Why?
Because the Cubs are just better.
sorry.
Probably because fish spend their entire lives in a fairly constrained low temperature due to the chemical and bulk thermal proprties of water. Some polar ocean fish, for example, may never encounter water that isn’t within a few degrees of 0C (32F, the freezing point of fresh water). Few aquatic environments reach 20C (68F) without artificial effluents - and those few rarely have any fish. Fish are also cold-blooded, remaining near the temperature of their environment
“Meat” (land mammals) must be able to endure much larger environmental swings - near or below 0F in the winter to 40C ( 104F) or more in the summer.

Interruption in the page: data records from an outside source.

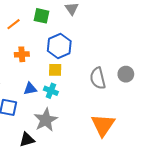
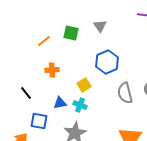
blue hexagon: (59, 46) -> (107, 62), moved
yellow square: (55, 70) -> (84, 85), turned -32

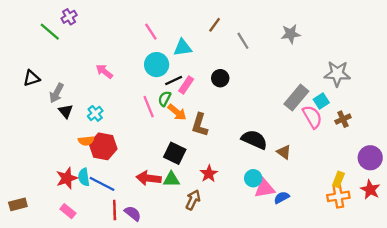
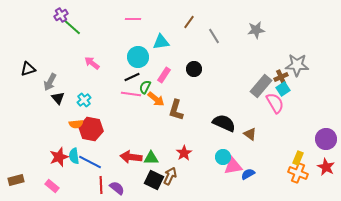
green line: (50, 32) -> (72, 27), moved
pink line: (151, 32) -> (133, 19), moved, turned -56
black line: (174, 80) -> (132, 77), moved
pink line: (149, 107) -> (131, 94), turned -60
brown cross: (343, 119) -> (281, 77), moved
black square: (175, 153) -> (154, 180), moved
orange cross: (338, 196) -> (298, 173), turned 30
pink rectangle: (68, 211) -> (52, 186), moved

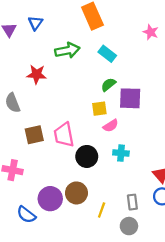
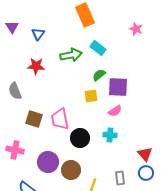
blue triangle: (35, 23) -> (38, 34), moved
green arrow: (67, 50) -> (71, 55), moved
pink semicircle: (111, 126) -> (115, 111), moved
brown square: (34, 135) -> (34, 119), turned 30
purple circle: (50, 199) -> (48, 162), moved

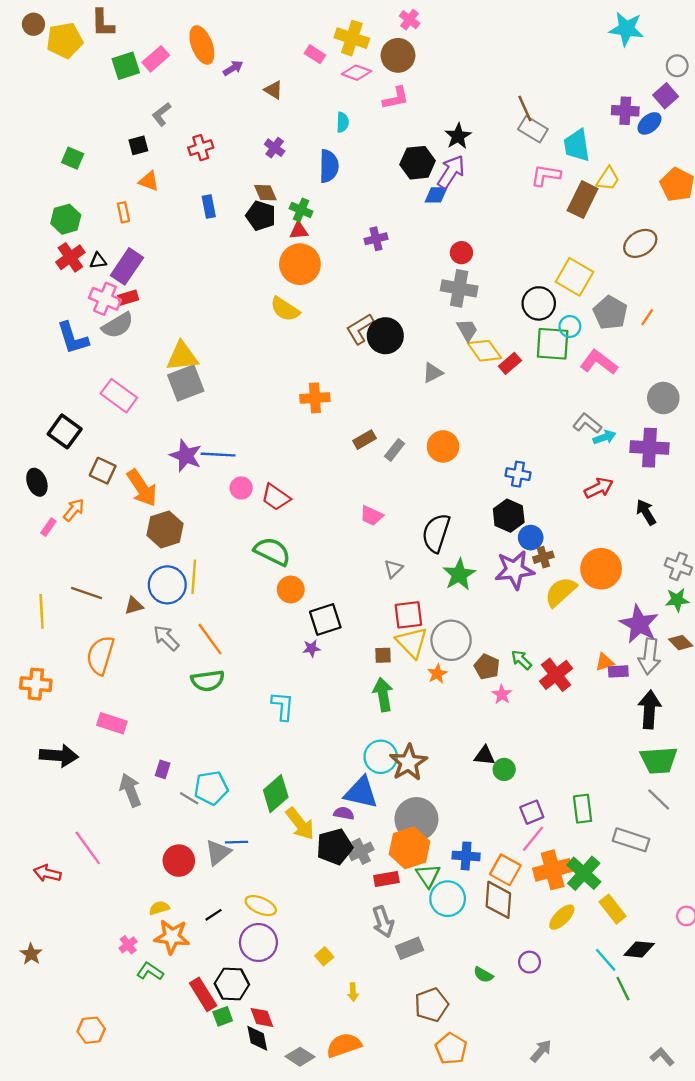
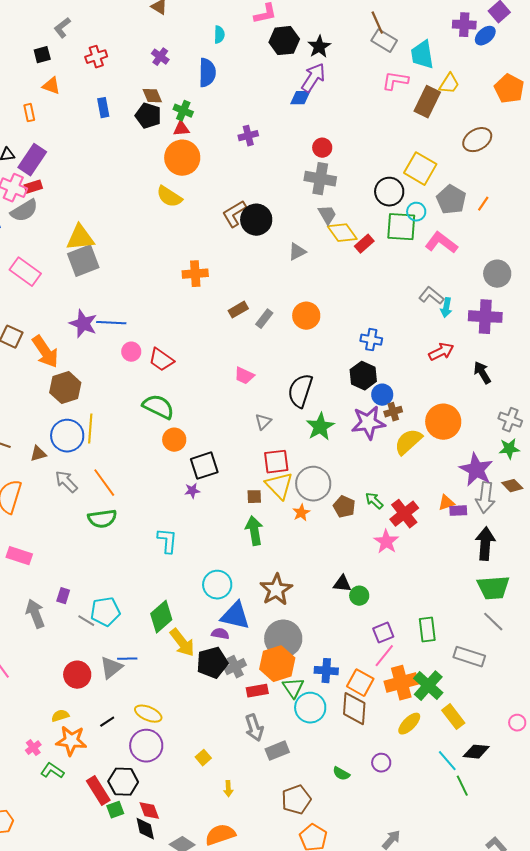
black hexagon: (418, 163) -> (284, 41), moved
cyan arrow: (604, 437) -> (446, 308), turned 120
pink star: (502, 694) -> (386, 542), moved, size x1.4
cyan circle: (381, 757) -> (217, 585), moved

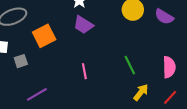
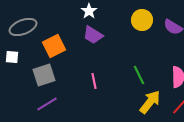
gray square: (21, 61) -> (44, 75), moved, size x1.6
yellow arrow: (141, 92) -> (150, 102), size x1.4

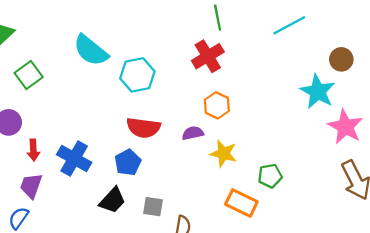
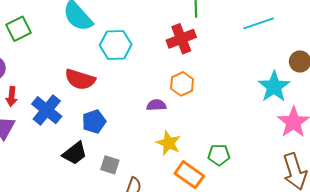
red semicircle: (143, 128) -> (80, 79), moved
yellow star: (223, 154) -> (169, 143), moved

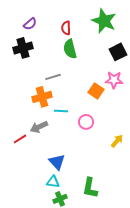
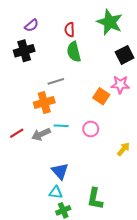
cyan line: (61, 111) -> (61, 126), moved
red line: (20, 139) -> (17, 133), moved

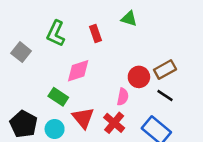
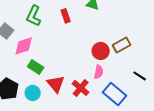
pink diamond: (78, 71) -> (24, 46), moved
black line: (165, 96) -> (140, 76), moved
pink semicircle: (123, 97) -> (99, 72), moved

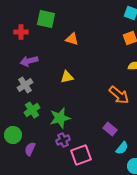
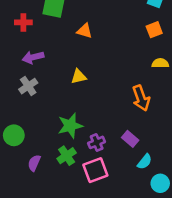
orange arrow: (119, 95) -> (141, 98), turned 30
green cross: (32, 110) -> (67, 156), moved
green circle: (13, 135) -> (14, 135), moved
purple cross: (63, 140) -> (97, 142), moved

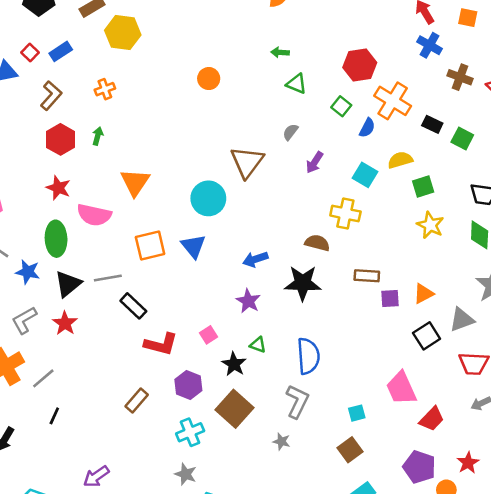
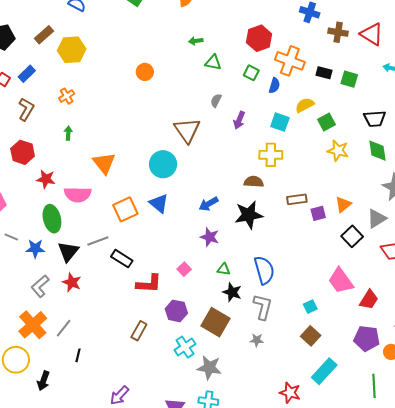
red hexagon: (61, 139) -> (23, 152), moved
black star: (234, 364) -> (232, 292), moved
gray star: (186, 474) -> (209, 368), moved, size x1.4

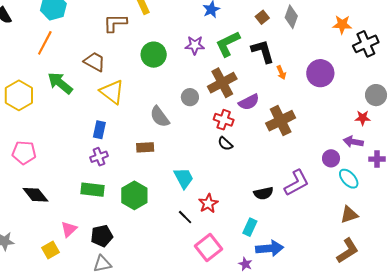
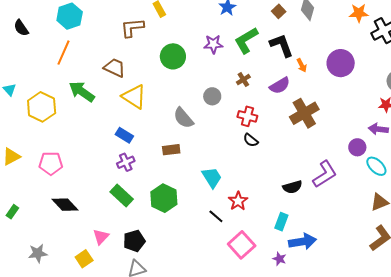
brown cross: (222, 83) -> (243, 80), size x0.5
purple semicircle: (249, 102) -> (280, 86), moved
blue rectangle: (99, 130) -> (124, 135), turned -66
green rectangle: (92, 190) -> (122, 196), turned 40

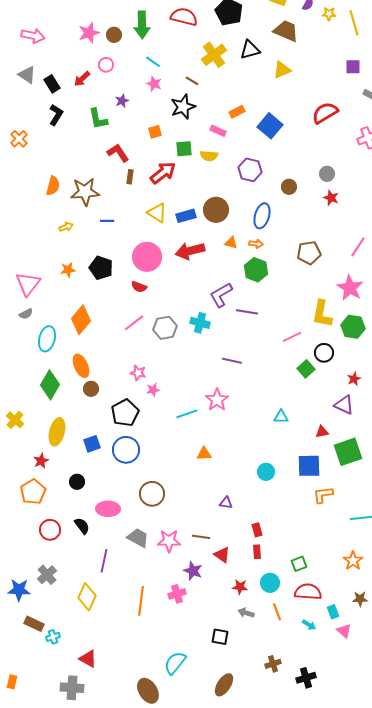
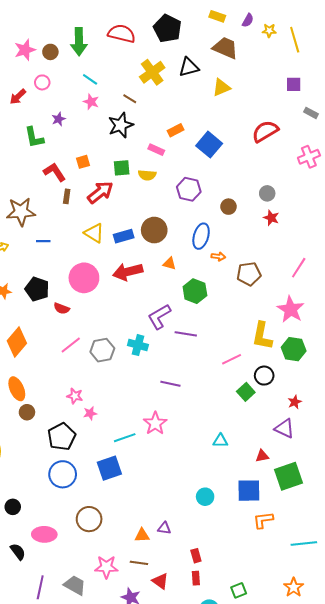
orange square: (155, 132) -> (83, 162), moved
orange arrow: (256, 244) -> (218, 256), moved
red semicircle: (139, 287) -> (62, 308), moved
blue square: (92, 444) -> (109, 468), moved, size x1.4
orange triangle: (204, 454) -> (142, 535), moved
gray trapezoid: (138, 538) -> (75, 585), moved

The temperature may rarely reach 40C in a given locale, but a species must survive once-per-century or once-per- millenium heat waves. Mammals are also warmblooded, with an operating temperature significantly above the ambient environment 37C in humans) The structural proteins and enzymes of are designed to survive the extremes they might encounter without getting out of control or denaturing (losing their operational structure) A land animal has billions of years of adaptation to land conditions, a fish has bilions of years of adaptation to aquatic conditions
Most spoilage is due to the action of cellular enzymes and/or bacteria. Enzymes (and most other chemical reactions) follow Arrhenius’ Law, which posits a doubling in reaction rate for every 10C increase in temperature. Living flesh exists through a fairly delicate balance of the actions of thousands of enzymes. Cow meat in a standard US fridge (42F, 7C) is well below the design temp of its enzymes, which may therefore have 1/8th the activity they would have in a living cow. For an arctic ocean fish, that same temperature is above its normal ambient temperature, and the fish will steadily go bad, even if scrupulously cleaned and prepared before storage.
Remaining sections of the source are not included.